To try and hide that contradiction — against abortion, but also against things that reduce abortion — opponents have to reduce the issue to a farcical image of out-of-control slutbags who just want to fuck without negative consequences. Of course, the truth is, women do want to, and should be able, to fuck without negative consequences. The choice to engage or not engage in sexual intimacy shouldn’t be dictated by fear. That’s why access to family planning is so important. But a legislator who defaults to “keep your knees together, slut” is obviously unwilling to see reason.

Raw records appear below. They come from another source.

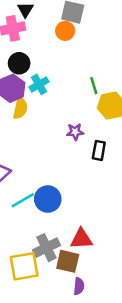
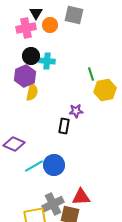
orange circle: (65, 31) -> (50, 25), moved
cyan cross: (39, 84) -> (47, 61), moved, turned 35
black rectangle: (99, 150) -> (64, 126), moved

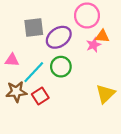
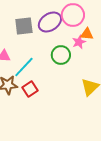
purple ellipse: (59, 37) -> (50, 22), moved
green circle: (61, 67) -> (61, 55), moved

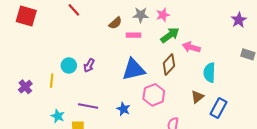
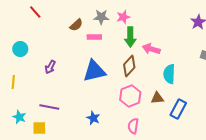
green arrow: (170, 35) -> (130, 37), turned 126
cyan circle: (69, 65) -> (20, 49), moved
pink hexagon: (154, 95) -> (130, 96), moved
brown triangle: (197, 97) -> (157, 98), turned 32
blue star: (123, 109) -> (93, 118), moved

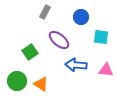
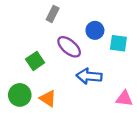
blue circle: (81, 17) -> (95, 30), moved
pink triangle: (106, 70) -> (124, 99), moved

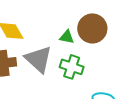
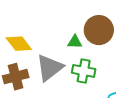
gray triangle: (38, 59) -> (50, 68), turned 48

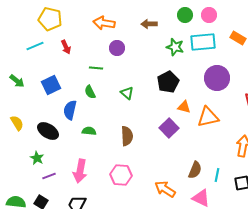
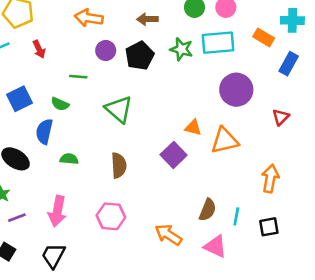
black pentagon: (168, 82) -> (140, 56), moved
green semicircle: (90, 92) -> (60, 104), moved, turned -40
green triangle: (127, 93) -> (119, 109), size x1.6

And that’s why the debate over insurance coverage for birth control pills tends to focus on the health benefits rather than the family-planning benefits: because opponents don’t care about women getting to fuck. Women shouldn’t be fucking. If unintended — or even potentially life-threatening — pregnancy is the result of women fucking, that’s a feature, not a bug.
I’m not going to criticize the focus on women’s health needs during this debate, because it’s a valid argument within a critical debate that affects women’s lives. Even people who don’t agree with the ultraconservative position that women shouldn’t be fucking are more easily swayed by, and thus more likely to throw their support behind, images of women with severe health problems that can be solved by hormonal birth control. I’m a propagandist by trade — if I were concepting an ad campaign in support of the contraceptive mandate, that’s the primary messaging strategy I would take.
But as a feminist with a blog, I also have to argue in favor of women’s right to fuck. I have to argue against the idea that there’s something wrong with women fucking, that women fucking should automatically come with consequences, or that women are somehow less deserving of accessible healthcare on account of their fucking. I have to point out that lots of women fuck, that there’s nothing morally or ethically wrong with women who fuck, and that for women to fuck with the protection of birth control is more responsible and less “risky” than fucking unprotected. I have to point out that across the world, fucking is a way of life, and the ability to protect oneself whilst fucking improves, and even saves, lives.
Yay for women having access to the treatments they need to live full lives despite serious medical conditions. Yay for women having access to the medication that allows them to manage their fertility and have — or not have — children on their own terms.
Yay for medical care.
Yay for gettin’ down.
Yay for birth control. Yay for legislation that guarantees that employers can’t limit women’s affordable access to birth control because slut. Boo for removal of that protection, leaving women vulnerable without the demonstrable benefits that said access provides.
Yay for health, family planning, and better lives for women in practically every way. (And seriously, yay for fucking.)